UN Volunteers identify and raise awareness of communities on vaccination campaigns and nutrition requirements.
UN Volunteers raise awareness of communities on vaccination campaigns and nutrition requirements.

Volunteerism at the Heart of Humanitarian Action

Working at the United Nations Volunteers (UNV), alongside humanitarian partners, has made one thing clear to me: when responses need to be fast, flexible, and rooted in local reality, volunteerism is not an add‑on. It is essential. Many real‑life examples support this argument. In 2025, Zahra Vaziri, a UN Volunteer, worked with the United Nations High Commissioner for Refugees in Malawi, providing on‑the‑ground support to refugees and Malawian host communities at Dzaleka Refugee Camp. Her work focused on strengthening livelihoods and building climate resilience within the camp. Zahra’s story is not an exception. It reflects the everyday reality of thousands of UN Volunteers working alongside communities, often out of the spotlight, to meet urgent needs. Yet too often, this role remains overlooked in humanitarian response.
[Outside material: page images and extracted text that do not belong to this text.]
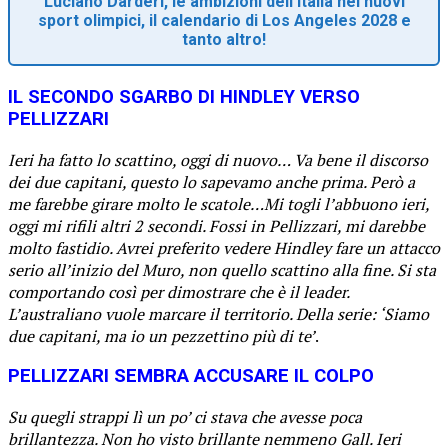
Luciano Darderi, le ambizioni dell'Italia nei nuovi
sport olimpici, il calendario di Los Angeles 2028 e
tanto altro!
IL SECONDO SGARBO DI HINDLEY VERSO
PELLIZZARI
Ieri ha fatto lo scattino, oggi di nuovo… Va bene il discorso
dei due capitani, questo lo sapevamo anche prima. Però a
me farebbe girare molto le scatole…Mi togli l’abbuono ieri,
oggi mi rifili altri 2 secondi. Fossi in Pellizzari, mi darebbe
molto fastidio. Avrei preferito vedere Hindley fare un attacco
serio all’inizio del Muro, non quello scattino alla fine. Si sta
comportando così per dimostrare che è il leader.
L’australiano vuole marcare il territorio. Della serie: ‘Siamo
due capitani, ma io un pezzettino più di te’
.
PELLIZZARI SEMBRA ACCUSARE IL COLPO
Su quegli strappi lì un po’ ci stava che avesse poca
brillantezza. Non ho visto brillante nemmeno Gall. Ieri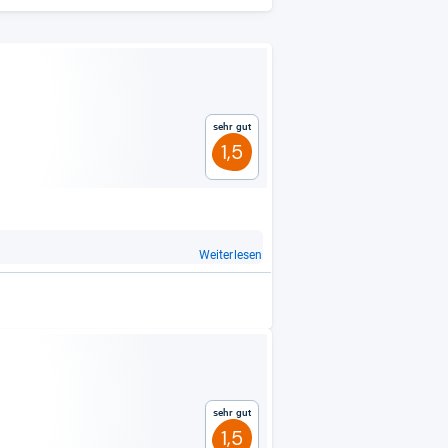
Sehr gut
1,5
Weiterlesen
Sehr gut
1,5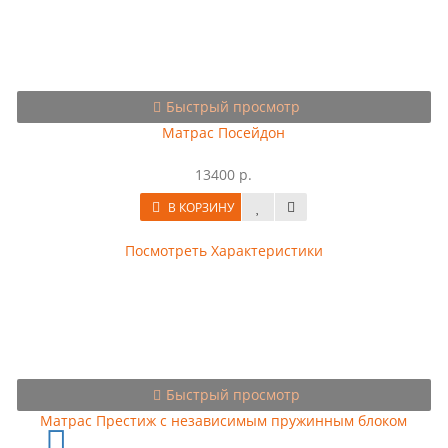
Быстрый просмотр
Матрас Посейдон
13400 р.
В КОРЗИНУ
Посмотреть Характеристики
Быстрый просмотр
Матрас Престиж с независимым пружинным блоком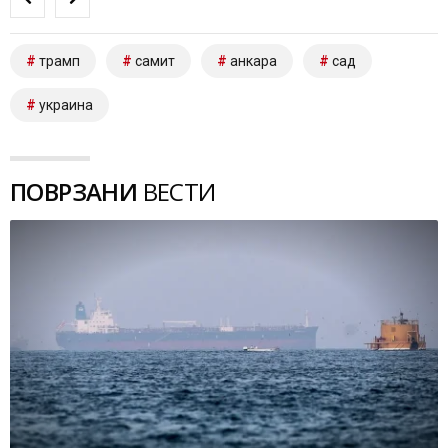
трамп
самит
анкара
сад
украина
ПОВРЗАНИ
ВЕСТИ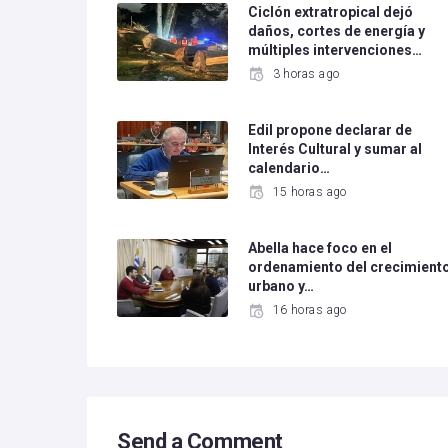
Ciclón extratropical dejó
daños, cortes de energía y
múltiples intervenciones…
3 horas ago
Edil propone declarar de
Interés Cultural y sumar al
calendario…
15 horas ago
Abella hace foco en el
ordenamiento del crecimient
urbano y…
16 horas ago
Send a Comment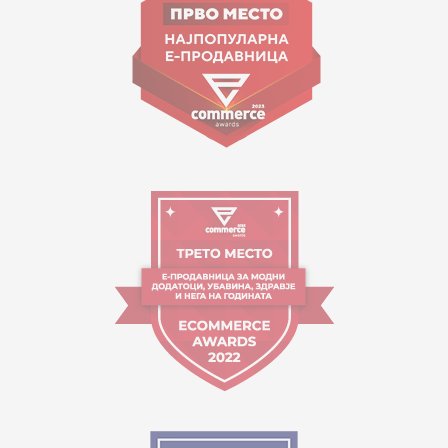
contact@mytime.mk
Orari i punës:
09:00 - 17:00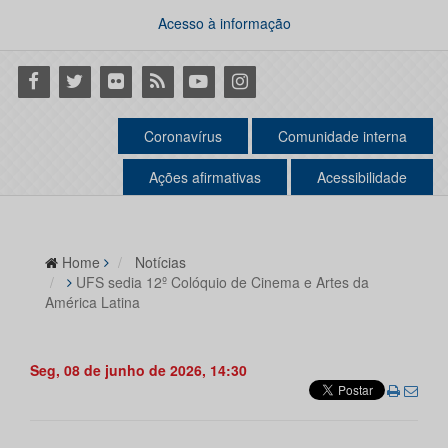
Acesso à informação
Facebook
Twitter
Flickr
RSS
Youtube
Instagram
Coronavírus
Comunidade interna
Ações afirmativas
Acessibilidade
Home
Notícias
UFS sedia 12º Colóquio de Cinema e Artes da
América Latina
Seg, 08 de junho de 2026, 14:30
I saw this gap up close, when I attended this year's Humanitarian Network and Partnerships Week in March 2026 in Geneva, a global forum for all humanitarian actors, including volunteer-involving organizations. Across discussions, one message came through clearly: business as usual will not work. This year, the focus was on humanitarian reset and what it means for the people affected by the humanitarian crisis. 

We don’t have the luxury of taking several days to deploy responders to emergencies, while people on the ground are losing their lives. Concrete discussions with clear actions to support people in need are not just important; they are a must.

In 2026, over 239 million people require urgent humanitarian assistance as a result of conflicts, climate-induced disasters, and funding constraints. Forecasts for 2027 already show a need for a shift towards local, digital, and climate-adaptive responses to address humanitarian challenges. Against this backdrop, volunteerism becomes central. And this is where UN Volunteers come in. I work with UN partners at the global level to support the mobilization of UN Volunteers on the ground, responding to the needs of people affected by humanitarian crises.

What I have seen over the years is a clear shift: UNV has become faster and more agile in deploying its cadre of volunteers—whether responding to the crisis in Ukraine or the conflict in Sudan

Increasingly, UNV has embraced resource‑efficiency as a mantra. This is not just an internal shift; it is a strength that partners should tap into more deliberately as humanitarian needs grow and resources remain constrained.

Last year, almost 5,200 UN Volunteers (55  percent women) supported crisis and emergency response globally, volunteering their time in the most complex situations and often far away from family and loved ones, putting their lives at risk. From assisting the internally displaced by partnering with the International Organization of Migration to delivering life-saving supplies during emergencies with the World Food Programme, the UN Volunteers have been quick to hit the ground running by working closely with the local actors and communities.

Meanwhile, studies point to the often overlooked role of volunteers in humanitarian response. Some research has also revealed that volunteerism is insignificantly reflected in humanitarian planning instruments. With 2026 termed as the International Volunteer Year, it’s the perfect time to get our acts together and make volunteerism a part of our call to action. 

In a world where crises are growing more complex, the answer lies in better systems that can support and provide respite. It is what humanitarian action looks like today—and volunteerism is at the heart of it.